[Dataset entries]
——————————

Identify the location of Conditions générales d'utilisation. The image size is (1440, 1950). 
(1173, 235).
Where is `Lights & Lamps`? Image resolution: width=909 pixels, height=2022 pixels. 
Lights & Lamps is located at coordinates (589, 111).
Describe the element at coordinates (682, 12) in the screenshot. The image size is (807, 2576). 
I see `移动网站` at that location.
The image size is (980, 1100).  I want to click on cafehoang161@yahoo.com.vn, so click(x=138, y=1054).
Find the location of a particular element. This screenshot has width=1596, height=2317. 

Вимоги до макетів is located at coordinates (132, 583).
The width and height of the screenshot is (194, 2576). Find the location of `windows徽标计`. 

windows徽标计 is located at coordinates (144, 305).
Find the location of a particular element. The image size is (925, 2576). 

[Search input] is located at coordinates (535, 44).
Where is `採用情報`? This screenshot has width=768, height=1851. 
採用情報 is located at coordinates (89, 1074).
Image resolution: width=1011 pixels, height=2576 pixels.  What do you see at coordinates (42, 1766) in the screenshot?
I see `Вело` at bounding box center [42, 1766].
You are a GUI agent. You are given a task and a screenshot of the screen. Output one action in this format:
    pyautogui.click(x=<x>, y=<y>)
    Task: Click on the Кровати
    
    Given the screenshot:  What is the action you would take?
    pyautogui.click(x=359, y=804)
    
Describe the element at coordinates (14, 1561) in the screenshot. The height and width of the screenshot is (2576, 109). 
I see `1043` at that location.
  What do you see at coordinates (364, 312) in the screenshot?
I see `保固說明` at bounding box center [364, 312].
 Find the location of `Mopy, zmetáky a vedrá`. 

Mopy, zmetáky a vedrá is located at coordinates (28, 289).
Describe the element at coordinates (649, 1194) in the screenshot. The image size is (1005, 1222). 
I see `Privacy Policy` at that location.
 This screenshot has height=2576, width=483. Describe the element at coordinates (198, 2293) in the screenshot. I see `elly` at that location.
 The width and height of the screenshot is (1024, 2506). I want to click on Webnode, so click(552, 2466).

——————————

## [TASK PROMPT]
An exact copy of every entry is required.

## [ANSWER SPACE]
Identify the location of Conditions générales d'utilisation. The image size is (1440, 1950). 
(1173, 235).
Where is `Lights & Lamps`? Image resolution: width=909 pixels, height=2022 pixels. 
Lights & Lamps is located at coordinates (589, 111).
Describe the element at coordinates (682, 12) in the screenshot. The image size is (807, 2576). 
I see `移动网站` at that location.
The image size is (980, 1100).  I want to click on cafehoang161@yahoo.com.vn, so click(x=138, y=1054).
Find the location of a particular element. This screenshot has width=1596, height=2317. 

Вимоги до макетів is located at coordinates (132, 583).
The width and height of the screenshot is (194, 2576). Find the location of `windows徽标计`. 

windows徽标计 is located at coordinates (144, 305).
Find the location of a particular element. The image size is (925, 2576). 

[Search input] is located at coordinates (535, 44).
Where is `採用情報`? This screenshot has width=768, height=1851. 
採用情報 is located at coordinates (89, 1074).
Image resolution: width=1011 pixels, height=2576 pixels.  What do you see at coordinates (42, 1766) in the screenshot?
I see `Вело` at bounding box center [42, 1766].
You are a GUI agent. You are given a task and a screenshot of the screen. Output one action in this format:
    pyautogui.click(x=<x>, y=<y>)
    Task: Click on the Кровати
    
    Given the screenshot:  What is the action you would take?
    pyautogui.click(x=359, y=804)
    
Describe the element at coordinates (14, 1561) in the screenshot. The height and width of the screenshot is (2576, 109). 
I see `1043` at that location.
  What do you see at coordinates (364, 312) in the screenshot?
I see `保固說明` at bounding box center [364, 312].
 Find the location of `Mopy, zmetáky a vedrá`. 

Mopy, zmetáky a vedrá is located at coordinates (28, 289).
Describe the element at coordinates (649, 1194) in the screenshot. The image size is (1005, 1222). 
I see `Privacy Policy` at that location.
 This screenshot has height=2576, width=483. Describe the element at coordinates (198, 2293) in the screenshot. I see `elly` at that location.
 The width and height of the screenshot is (1024, 2506). I want to click on Webnode, so click(552, 2466).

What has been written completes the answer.